Apple Snags Three New Patents for Virtual and Augmented Reality
Apple recently won three new patents for an AR/VR head-mounted display, a temperature gradient sensor, and a smart ring sensor.
Last month, Apple won three new patents on augmented and virtual reality sensors for use in iPhones, MacBooks, and wearables. Reporting on these filings, Patently Apple revealed that these new patents may indicate Apple's upcoming innovations in-air gestures, device cooling technologies, and AR/VR.
AR/VR Crown Sensor
Apple's "digital crown" patent describes a head-mountable device that provides visual information within a user's field of vision. The user can also view the environment outside the digital crown. Such a device can extend smart glass to virtual reality (VR), augmented reality (AR), or mixed reality systems.
Illustration of a crown sensor. Image courtesy of Patently Apple
In addition to the display, the crown offers multiple outputs, such as a speaker and haptic feedback. The user can provide tactile inputs and voice commands while the device is attached. The crown provides digital feedback based on the activities it performs. For example, the user can rotate the crown in any direction to control the volume of a speaker, the brightness of the display screen, the visual output of the head-mountable device, the optical settings of an optical subassembly, or other hardware settings.
Block diagram of the device. Image courtesy of USPTO
To achieve these functionalities, the crown includes multiple tracking sensors for facial recognition, eye tracking, user emotion detection, and voice detection.
Two-prong Temperature Gradient Sensing System
In another one of its recent patents, Apple reported a temperature gradient sensing system consisting of a temperature sensor and a differential temperature probe.
The differential temperature probe is a flexible substrate.
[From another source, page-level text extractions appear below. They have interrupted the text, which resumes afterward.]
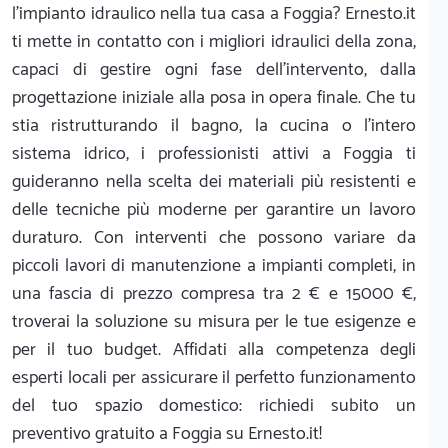
l'impianto idraulico nella tua casa a Foggia? Ernesto.it
ti mette in contatto con i migliori idraulici della zona,
capaci di gestire ogni fase dell'intervento, dalla
progettazione iniziale alla posa in opera finale. Che tu
stia ristrutturando il bagno, la cucina o l'intero
sistema idrico, i professionisti attivi a Foggia ti
guideranno nella scelta dei materiali più resistenti e
delle tecniche più moderne per garantire un lavoro
duraturo. Con interventi che possono variare da
piccoli lavori di manutenzione a impianti completi, in
una fascia di prezzo compresa tra 2 € e 15000 €,
troverai la soluzione su misura per le tue esigenze e
per il tuo budget. Affidati alla competenza degli
esperti locali per assicurare il perfetto funzionamento
del tuo spazio domestico: richiedi subito un
preventivo gratuito a Foggia su Ernesto.it!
One of its ends is thermally coupled to a temperature sensor, and the second end is thermally coupled to a surface or a component of the electronic device. The voltage difference between the two ends correlates to the temperature measured by the temperature sensor.
Illustration of the temperature sensing system incorporated inside the Apple Watch. Image courtesy of Patently Apple
The probe can be located near particular components, such as processors, memory devices, and batteries. With this new probe, the two-prong temperature sensing system can keep Apple devices cooler. It can also be placed on an external surface, like the back of a smartwatch, to precisely measure a user's skin temperature for health and fitness monitoring and biometric identification.
Smart Ring System for Mixed Reality Headsets
Apple's ring invention is a sensor-based gesture input system that uses self-mixing interferometry (SMI). SMI is a technique in which a target reflects a light beam into a receiving cavity, causing modulation in amplitude and frequency of the emitted beam. Here, an SMI sensor optically measures the relative motion between the SMI sensor and a target object with sub-wavelength resolution.
Sensors are worn on a user's thumb and index finger to identify gestures such as a pinch, zoom, rotate, and so on. Image courtesy of Patently Apple
The device measures this displacement to determine velocity. Typically, a system like this would require a modulating technique with low latency and distortion. However, relevant modulation techniques like phase modulation are often prone to errors.
In this patent, Apple has considered techniques such as triangular modulation, which works over a limited bandwidth and maintains a good noise rejection and signal distortion performance. The system can track a user's finger movements and identify gestures made with one or more fingers.
What's Next for These Innovations?
These patents indicate Apple's direction for some future features and products. The AR/VR crown and SMI sensor are two ambitious inventions to add mixed reality capabilities to devices. The two-prong temperature sensor will likely be implemented in the next few years to improve temperature control. Apple has yet to release an exact timeline for when these devices will be rolled out.